Tag Archives: Big Data

How to make your life easier with Google

Ok, maybe the title is a little bit too optimistic, but today I want to talk about one of the many Google products that makes our daily life better.  Everyone uses Google, either for personal matters or for business interest but how many have heard about The Google Prediction API?

This, as the most of their projects, comes to our help, by learning algorithms to analyze your historic data and predict likely future outcomes. It can be very helpful, especially in the case where big amounts of data are to be handled. You can also say that Big Data is not anymore the future, it’s now and you have to know how to take advantage of it.

Among the uses of Prediction API we can mention, separation of certain types of messages, considering the languages that are written in for specific answers, or spam detection, based on comparison to a lists of already marked spam messages. But maybe the most important use case that we can think of is the purchase prediction, the ability to understand the customer’s behavior and to decide whether or not he is going to make a purchase from your e-commerce business.

In the past, this would have been done using a regression model, being very time consuming and quite hard and this is why I believe that Google Prediction API is one of the tools that will make your life easier and increase profit on your internet business.

Web Scraping’s 2013 Review – part 2

As promised we came back with the second part of this year’s web scraping review. Today we will focus not only on events of 2013 that regarded web scraping but also Big data and what this year meant for this concept.

First of all, we could not talked about the conferences in which data mining was involved without talking about TED conferences. This year the speakers focused on the power of data analysis to help medicine and to prevent possible crises in third world countries. Regarding data mining, everyone agreed that this is one of the best ways to obtain virtual data.

Also a study by MeriTalk  a government IT networking group, ordered by NetApp showed this year that companies are not prepared to receive the informational revolution. The survey found that state and local IT pros are struggling to keep up with data demands. Just 59% of state and local agencies are analyzing the data they collect and less than half are using it to make strategic decisions. State and local agencies estimate that they have just 46% of the data storage and access, 42% of the computing power, and 35% of the personnel they need to successfully leverage large data sets.

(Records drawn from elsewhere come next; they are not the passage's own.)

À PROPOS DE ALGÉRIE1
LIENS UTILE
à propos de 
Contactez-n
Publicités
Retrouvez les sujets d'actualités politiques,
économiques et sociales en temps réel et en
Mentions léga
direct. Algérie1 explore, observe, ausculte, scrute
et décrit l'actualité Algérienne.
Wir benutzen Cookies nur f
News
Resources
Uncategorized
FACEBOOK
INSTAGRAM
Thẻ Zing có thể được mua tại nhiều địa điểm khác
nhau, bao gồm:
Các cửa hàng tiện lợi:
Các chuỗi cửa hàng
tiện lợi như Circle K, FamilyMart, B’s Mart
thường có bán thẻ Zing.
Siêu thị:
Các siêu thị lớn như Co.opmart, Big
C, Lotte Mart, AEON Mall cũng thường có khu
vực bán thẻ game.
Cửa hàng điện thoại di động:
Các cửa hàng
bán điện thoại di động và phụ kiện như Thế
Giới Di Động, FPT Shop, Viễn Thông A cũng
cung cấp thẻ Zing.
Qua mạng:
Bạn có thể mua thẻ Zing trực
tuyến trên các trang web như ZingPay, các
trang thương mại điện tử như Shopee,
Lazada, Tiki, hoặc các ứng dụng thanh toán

Some economists argue that it is often difficult to estimate the true value of new technologies, and that Big Data may already be delivering benefits that are uncounted in official economic statistics. Cat videos and television programs on Hulu, for example, produce pleasure for Web surfers — so shouldn’t economists find a way to value such intangible activity, whether or not it moves the needle of the gross domestic product?

We will end this article with some numbers about the sumptuous growth of data available on the internet.  There were 30 billion gigabytes of video, e-mails, Web transactions and business-to-business analytics in 2005. The total is expected to reach more than 20 times that figure in 2013, with off-the-charts increases to follow in the years ahead, according to researches conducted by Cisco, so as you can see we have good premises to believe that 2014 will be at least as good as 2013.

 

Hello Big Data

If you are interested in the scraping business you have probably heard by now of a concept called Big Data. This is, as the name says, a collection of data that is so big and complex that it is very hard to process. Nowadays it is estimated that a normal Big Data cell would be around tens of exabytes, meaning around 10 to the power of 18 bytes, but it is estimated that until 2020 more than 18000 exabytes of data will be created.

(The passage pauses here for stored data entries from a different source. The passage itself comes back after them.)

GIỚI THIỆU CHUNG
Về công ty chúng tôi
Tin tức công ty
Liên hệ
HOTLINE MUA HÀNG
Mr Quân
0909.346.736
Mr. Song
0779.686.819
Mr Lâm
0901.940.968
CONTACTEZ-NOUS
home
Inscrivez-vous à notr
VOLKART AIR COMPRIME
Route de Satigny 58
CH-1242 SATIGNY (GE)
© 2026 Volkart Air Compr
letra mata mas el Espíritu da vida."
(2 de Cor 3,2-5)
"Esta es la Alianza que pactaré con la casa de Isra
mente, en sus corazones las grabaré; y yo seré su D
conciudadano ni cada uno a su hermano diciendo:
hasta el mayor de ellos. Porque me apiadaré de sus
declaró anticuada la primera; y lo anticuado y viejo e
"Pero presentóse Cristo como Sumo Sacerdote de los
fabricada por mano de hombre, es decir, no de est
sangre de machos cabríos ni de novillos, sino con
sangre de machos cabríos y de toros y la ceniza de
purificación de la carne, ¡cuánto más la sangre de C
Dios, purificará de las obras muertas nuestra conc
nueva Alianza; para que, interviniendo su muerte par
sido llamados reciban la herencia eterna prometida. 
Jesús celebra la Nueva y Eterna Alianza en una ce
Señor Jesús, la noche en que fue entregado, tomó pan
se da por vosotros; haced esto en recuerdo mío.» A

There are many pros and cons of Big Data because, while some organisations wouldn’t know what to do with a collection of data bigger than few dozen terabytes, others wouldn’t consider analyzing data smaller than that. Another point of view, and one of the major cons that is attributed to Big Data is the fact that with such big amount of data, a correct sampling is very hard to do,  and so, major errors could interrupt the analyzing process. On the other hand, Big Data provided a revolution in science and more generalist, in economy. It is enough for us to think that only in Geneva, for the Large Hadron Collider there are more than 150 million sensors, delivering data about 40 million times per second about 600 collision per second. As for the Business sector, the one that we are interested in, we can say that  Amazon , handles each day queries from more than half a million third party sellers, dealing with millions of back end operations each day. Another example is that of Facebook who has to handle each day more than 50 billion photos.

Generally, there are 4 main characteristics of Big Data: First of them, and the most obvious one is the volume, of which i have already talked and said that it’s growing at an exponential rate. The second main characteristic is the speed of Big Data. This also grows in direct connection with the volume because it is expected that as the world evolve the processing units to be faster. A third category it is considered to be the variety of data. Only 20 percent of all data is structured data, and only this can be analyzed by traditional approach. The structured data is in direct connection with the fourth characteristic, the veridicity of them, which is essential for the whole process to have accurate results.

To end with I would say that even if not many have heard of it, Big Data is already  a part of our lives, influencing the world we live in for many years already. This influence can only grow in the next decades until everybody will be heard of it and how decisions are made through Big Data.